The plea deal that Julian Assange, the founder of WikiLeaks, has reached with prosecutors is bad for American press freedoms. But the outcome also could have been worse.
The deal is an ambiguous end to a legal saga that has jeopardized the ability of journalists to report on military, intelligence or diplomatic information that officials deem secret. Enshrined in the First Amendment, the role of a free press in bringing to light information beyond what those in power approve for release is a foundational principle of American self-government.
The agreement means that for the first time in American history, gathering and publishing information the government considers secret has been successfully treated as a crime. This new precedent will send a threatening message to national security journalists, who may be chilled in how aggressively they do their jobs because they will see a greater risk of prosecution.
The charges centered on the publications that vaulted him to global notoriety and made him a hero to the anti-war left: a video of a U.S. helicopter gunning down people in Baghdad, including a Reuters photographer; troves of military incident logs documenting the Afghanistan and Iraq wars; a quarter-million diplomatic cables from U.S. embassies around the world; and dossiers about Guantánamo detainees.
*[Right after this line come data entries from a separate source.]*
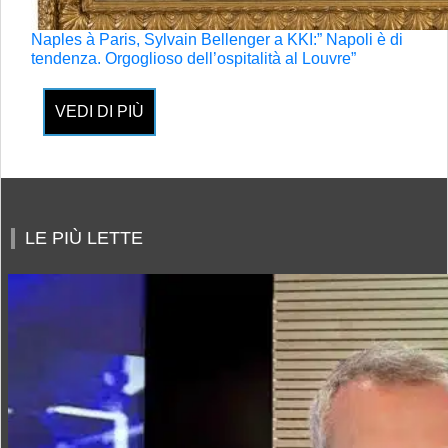
Naples à Paris, Sylvain Bellenger a KKI:” Napoli è di
tendenza. Orgoglioso dell’ospitalità al Louvre”
VEDI DI PIÙ
LE PIÙ LETTE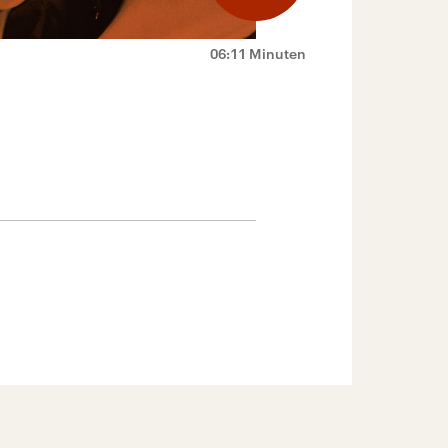
06:11 Minuten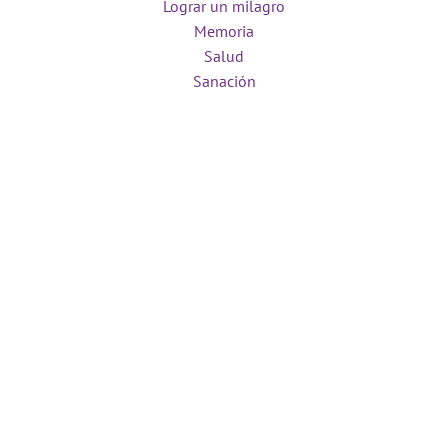
Lograr un milagro
Memoria
Salud
Sanación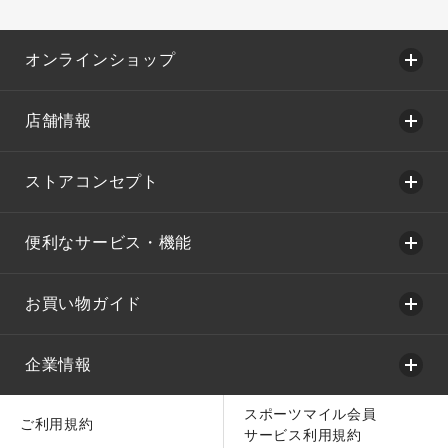
オンラインショップ
店舗情報
ストアコンセプト
便利なサービス・機能
お買い物ガイド
企業情報
スポーツマイル会員
ご利用規約
サービス利用規約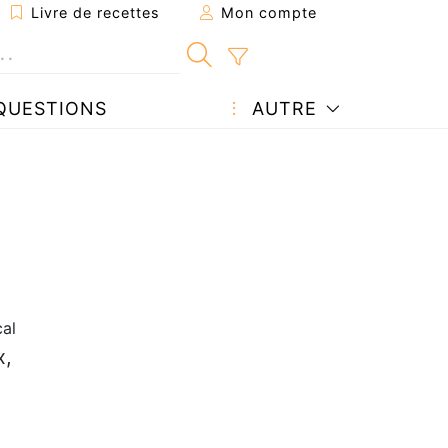
Livre de recettes
Mon compte
QUESTIONS
AUTRE
cal
x,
No one had ever been charged under the Espionage Act for a journalistic act, in part because there had long been a widespread assumption that applying that law to such acts would be unconstitutional.
The charge against Assange, then, crossed a line. It showed that the 21st-century crackdown on leakers could expand to encompass criminalizing the same sort of actions that brought to light important post-9/11 abuses, including warrantless wiretapping and torture, as well as day-to-day journalism about military, intelligence or diplomatic matters that help people better understand the world.
The government has still made an example of Assange in a way that may well lead some national security journalists to leave some important stories unreported out of fear of facing similar prosecution.